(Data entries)
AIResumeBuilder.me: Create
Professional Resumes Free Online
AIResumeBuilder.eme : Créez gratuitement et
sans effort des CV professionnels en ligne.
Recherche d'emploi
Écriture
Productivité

...

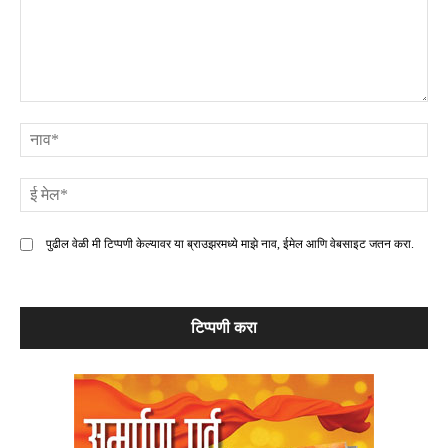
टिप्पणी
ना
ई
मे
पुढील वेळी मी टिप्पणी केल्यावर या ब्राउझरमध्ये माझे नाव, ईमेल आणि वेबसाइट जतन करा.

==

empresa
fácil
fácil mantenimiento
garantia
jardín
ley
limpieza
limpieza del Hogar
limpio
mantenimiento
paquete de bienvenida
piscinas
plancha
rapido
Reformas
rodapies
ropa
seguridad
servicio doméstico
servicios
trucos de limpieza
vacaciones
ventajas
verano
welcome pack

→ **EXERCISE GOAL**: Return only the part of the records above that opens with the line containing "AIResumeBuilder.me: Create" and closes with the line containing "Productivité", ends included.

→ **TASK RESULT**:
AIResumeBuilder.me: Create
Professional Resumes Free Online
AIResumeBuilder.eme : Créez gratuitement et
sans effort des CV professionnels en ligne.
Recherche d'emploi
Écriture
Productivité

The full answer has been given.